This is part 2 of the story of building the best network simulator while working for Nokia. In part I I went through the problem and what options and tools we had in our disposal. In this part I’ll explain the requirements and some of the desig decisions.
Requirements
At that point we had our requirements laid out clearly. The simulation platform should:
- Be as configurable as possible to reduce the need for code changes for scenarios
- Run a simulated network with simulated nodes and channels
- Allow external virtual machines to be part of the simulation
- Have reporting captabilities
- Be able to run in a cluster
As we continued with those requirements we faced a problem we added another one to the list. If we have a virtual machine connected to the simulation, especially a discrete event simulation, time does not move at the same rate. This will not only cause tons of errors in our reports, but will heavily affect TCP congestion control. So unless we fix that problem, we just can’t have reliable tests.
- The platform should control the time rate of the machines to match that of the simulation.
Design Decisions
The platform uses ns3 at its core to simulate the virtual network. Although ns3 pretty much provided everything we needed, there were some bits and piece which needed to add. I’ll mention them when approperiate. For now let’s talk more about some high-level design decisions. Those are more or less “design requirements” which I set based on the previous requirements.
1. Inter-Component Communication In order to decouple the components from one another, the first design decision was to rely only on exchanging messages between them whenever possible. This was meant to allow the simulation itself to be distributed.
2. External Nodes As we mentioned we needed to allow external nodes to take part in the simulation. To achieve that, I had to allow any reachable device or virtual machine in the network to be able to just join the simulation at will. This generalization along with the previous point effectively reduced any node in the network to just an IP-MAC pair.
3. Traffic from/to Outside To simplify things even further, the platform really has no concept of an external node. When an external node joins the simulation, a special internal node is created which communicates with it. To explain this, if we had external nodes A and B, then within the platform we’d have A’ and B’. When A wants to send a message to B, A actaully wouldn’t know the IP address of B, it would only know that of B’, and the traffic flow will be
A: (A -> B') => (A' => B') => (A' => B) :B
A: (A <- B') <= (A' <= B') <= (A' <= B) :B
A sends a packet to B’, A’ actually receieves the message and changes its source to the internal IP address of A’. A’ then sends the packet to B’ which takes it and changes the destination to the IP address of B. B then replies to A’ and the process repeates itself.
4. Actually Passing Traffic to the Simulation The last decision was how to pass traffic from those external machines to the simulation without breaking anything? The answer was simple, change the routing table of the machine to send traffic through the machine hosting the simulation. Of course doing that manually would be ridiculous, so we had to introduce a tool which does that automatically when a machine joins the network.
5. Network Stack The last design requirement was to define what is going to be simulated and what is going to be real. From the network layer and up is real implementation, and anything below that is simulated.
Overall Architecture
Now that we have laid out the requirements as the high-level design decisions, we can take a look at a high-level architecture. I only found those poor quality figures and I was too lazy to replicate them.
Here we have a machine (or machines) hosting a simulation (or simulations) and those simulations and managed by the simulation manager running on those machines. On the other side, we have virtual machines connected to a machines manager which controls them. Those virtual machines also need to have node servers running inside them as daemons. In the center of it all is a user shell which can be used to send commands to the simulations manager, machines manager, or node servers.

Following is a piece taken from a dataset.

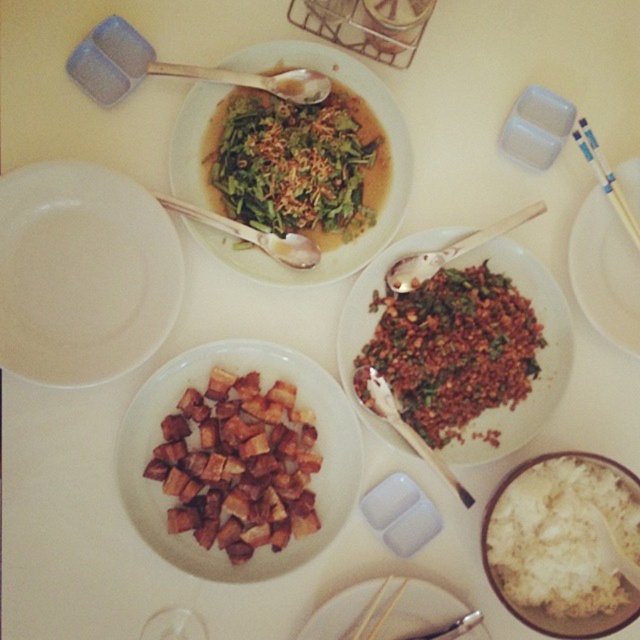 You are sitting at the table and want to reach the white matte plate at upper left. Based on its position, where exactly is it located on the table?

The white matte plate at upper left is located at point 0.428 on the x axis and 0.130 on the y axis.

You are a diner at the table and want to pick up the white plastic chopsticks at upper right to eat the dish on the white matte plate at upper left. Can you reach them without moving your hands from the plate?

The white matte plate at upper left is positioned on the left side of white plastic chopsticks at upper right, so the chopsticks are to the right of the plate. Since you can reach across, you can pick up the white plastic chopsticks at upper right to eat the dish on the white matte plate at upper left.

I’ll go deeper into those components in the next part but here’s an overview of each of the main components:
1. Node Server Not to be confused with a NodeJS server, this component handles three jobs: the registration process with a simulation, running scripts on events (including one to change the routing table), and writing and sending log files of network traces.

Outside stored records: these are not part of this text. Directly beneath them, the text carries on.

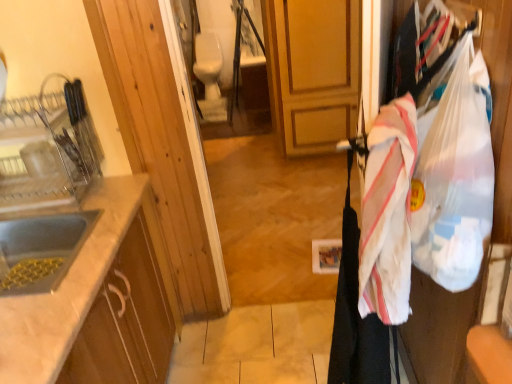 Question: Is matte silver sink at left, which is counted as the 1th sink, starting from the top, taller than white marble countertop at left?

Choices:
 (A) yes
 (B) no

Answer: (B)

Question: Is white marble countertop at left a part of matte silver sink at left, the 2th sink in the bottom-to-top sequence?

Choices:
 (A) yes
 (B) no

Answer: (B)

Question: From a real-world perspective, is matte silver sink at left, which is counted as the 1th sink, starting from the top, physically below white marble countertop at left?

Choices:
 (A) yes
 (B) no

Answer: (B)

Question: Is matte silver sink at left, which is counted as the 1th sink, starting from the top, further to the viewer compared to white marble countertop at left?

Choices:
 (A) no
 (B) yes

Answer: (B)

Question: Considering the relative sizes of matte silver sink at left, which is counted as the 1th sink, starting from the top, and white marble countertop at left in the image provided, is matte silver sink at left, which is counted as the 1th sink, starting from the top, bigger than white marble countertop at left?

Choices:
 (A) no
 (B) yes

Answer: (A)

Question: Considering the relative sizes of matte silver sink at left, which is counted as the 1th sink, starting from the top, and white marble countertop at left in the image provided, is matte silver sink at left, which is counted as the 1th sink, starting from the top, wider than white marble countertop at left?

Choices:
 (A) yes
 (B) no

Answer: (B)

Question: Does white marble countertop at left appear on the right side of matte silver sink at left, the 2th sink in the bottom-to-top sequence?

Choices:
 (A) yes
 (B) no

Answer: (A)

Question: From the image's perspective, is white marble countertop at left on matte silver sink at left, which is counted as the 1th sink, starting from the top?

Choices:
 (A) yes
 (B) no

Answer: (B)

Question: Can you confirm if white marble countertop at left is shorter than matte silver sink at left, the 2th sink in the bottom-to-top sequence?

Choices:
 (A) no
 (B) yes

Answer: (A)

Question: Is matte silver sink at left, which is counted as the 1th sink, starting from the top, surrounded by white marble countertop at left?

Choices:
 (A) yes
 (B) no

Answer: (B)

Question: Considering the relative sizes of white marble countertop at left and matte silver sink at left, the 2th sink in the bottom-to-top sequence, in the image provided, is white marble countertop at left wider than matte silver sink at left, the 2th sink in the bottom-to-top sequence,?

Choices:
 (A) yes
 (B) no

Answer: (A)

Question: Is white marble countertop at left thinner than matte silver sink at left, which is counted as the 1th sink, starting from the top?

Choices:
 (A) yes
 (B) no

Answer: (B)

Question: Is white marble countertop at left taller than translucent plastic grocery bag at right?

Choices:
 (A) no
 (B) yes

Answer: (B)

2. Machines Manager The job of the machines manager it to create, stop, remove, and configure virtual machines. I opted for using VirtualBox and the manager uses its Java SDK.
3. Simulations and Simulations Manager As mentioned before, we used ns3 to run the actual simulations. On top of that I added a simple manager to make the job of starting and stopping simulations easier.
Conclusion
We have had a look at the problem and some background, the requirements of the system and a high-level view of the architecture. Next I will go deeper into those components. Things will get a bit more interesting, and slightly more technical.